The anger is understandable. Ana’s mother painted a picture of her daughter as an emotionally turbulent teen who simply wanted to fit in, an innocent girl who was too trusting despite being bullied cruelly for years. She made sure she was aware, as much as possible, of everything her daughter was being exposed to online.
But our outrage is futile unless we use what happened to this schoolgirl to focus on change.
We will never know the why behind what happened in that dark, dank room that day in May 2018 when Ana’s life was taken. But it’s brought us to a place where we can use the opportunity to reflect on the level of access our children now have to the Internet unsupervised.
They are being exposed to violence, to abuse, to inappropriate content at a very impressionable age. This case now presents the chance to have more conversations with our children about bullying and kindness and online responsibility and respect and sexual education and most importantly, to reinforce limits, boundaries and age-appropriate material. That is our duty as a parent.

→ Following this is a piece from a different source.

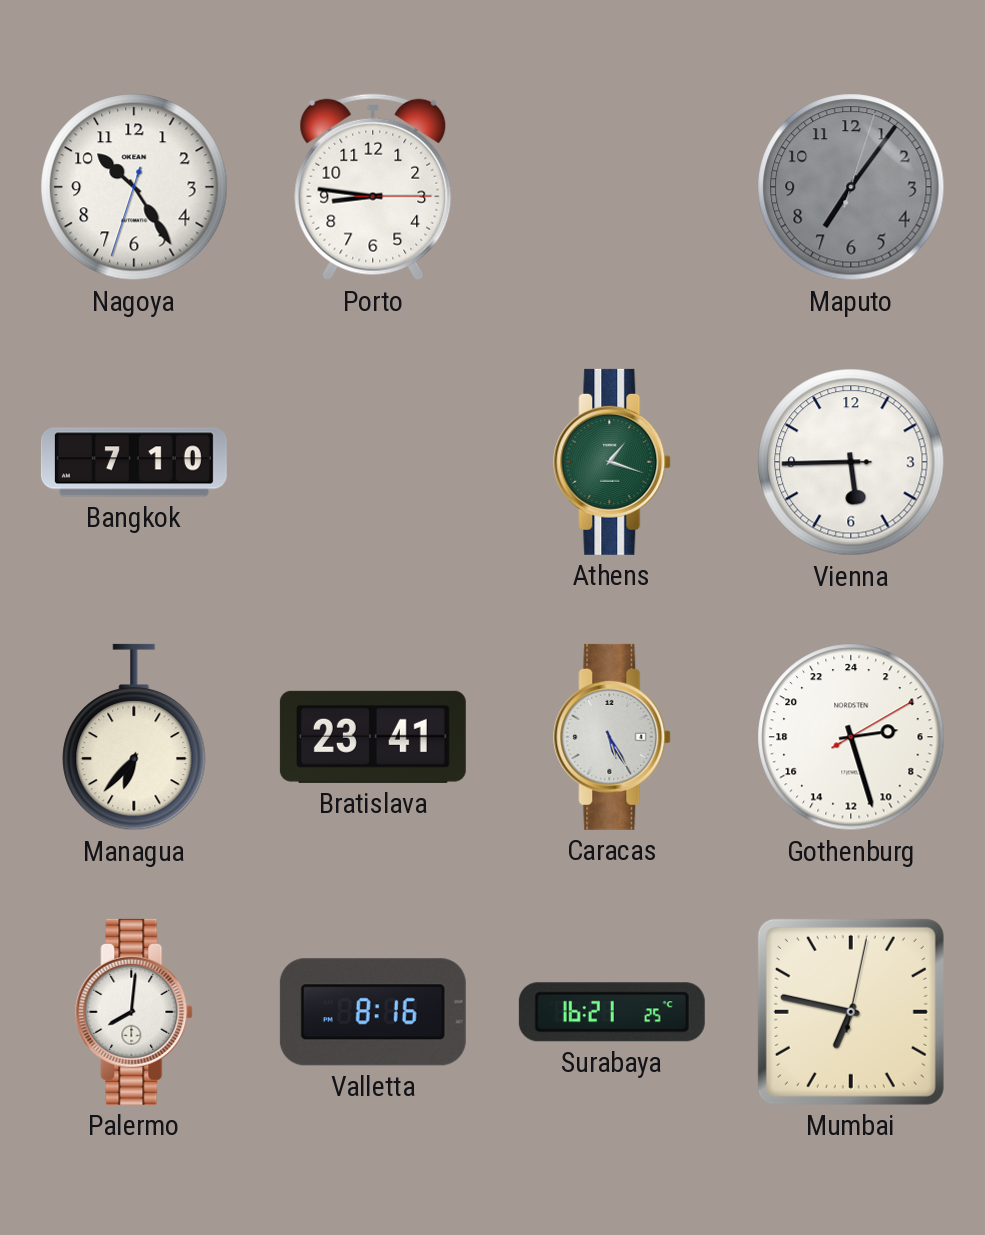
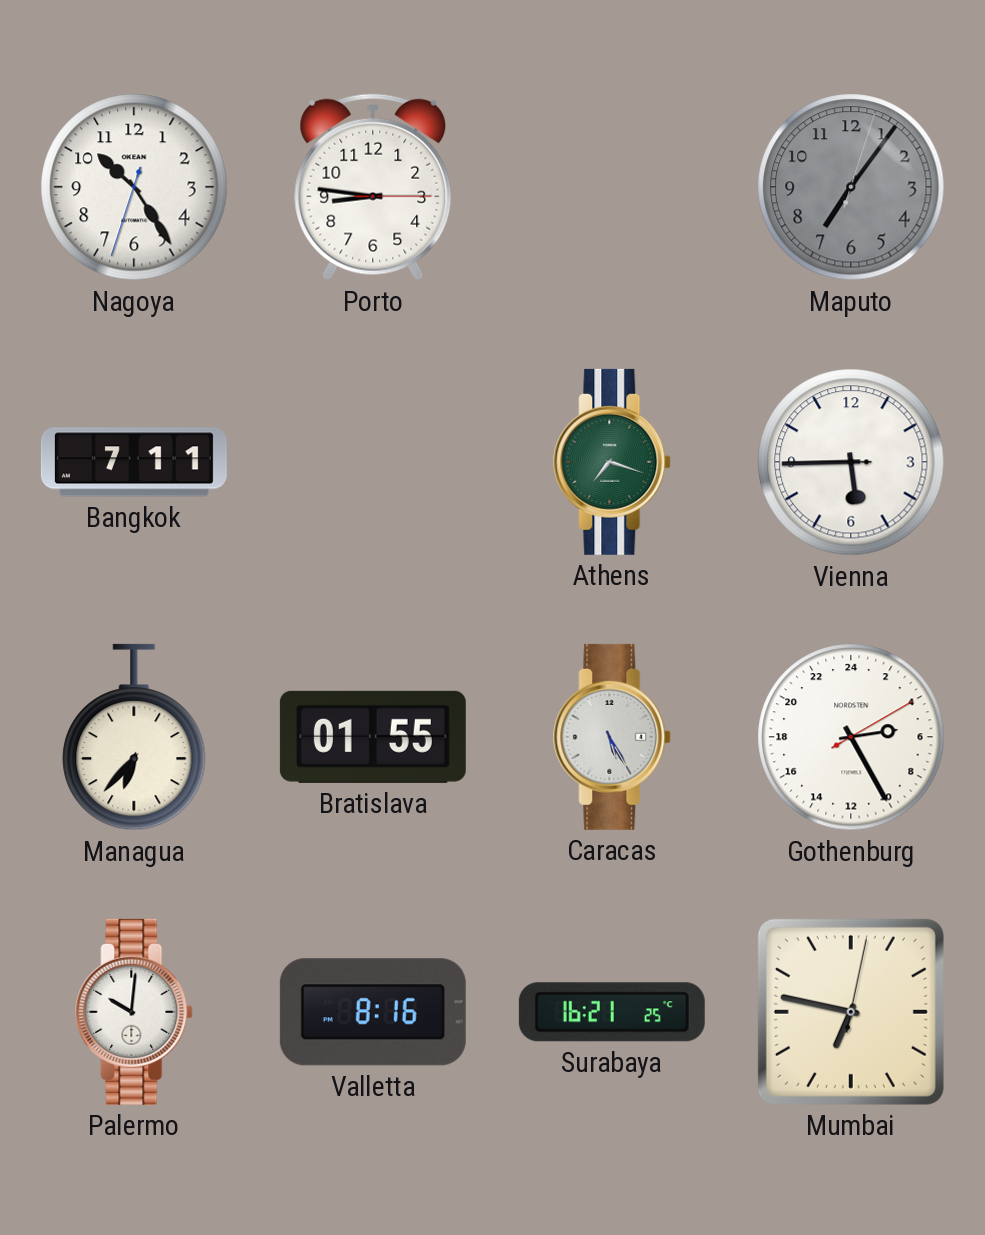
Bangkok: 7:10 -> 7:11
Athens: 1:18 -> 7:18
Bratislava: 23:41 -> 01:55
Gothenburg: 5:27 -> 5:25
Palermo: 8:01 -> 10:01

The availability of free pornography to children in their formative sexual years is dangerous. Access to the online world unchecked is irresponsible. Schools, parents and the state need to work together, harder, to tackle these things that are putting children at risk.
These are the things we can try to control rather than undermining the Irish legal system.
There is nothing wrong with commenting and sharing opinions, but while this current social media frenzy continues, it would be hypocritical to think that it is encouraging our children to be more responsible online citizens.
Image via Law Library
Correction: An earlier version of this article incorrectly cited that Ana Kriegel was 15 at the time of her murder. She was in fact 14 years old. IMAGE has amended the article to reflect this.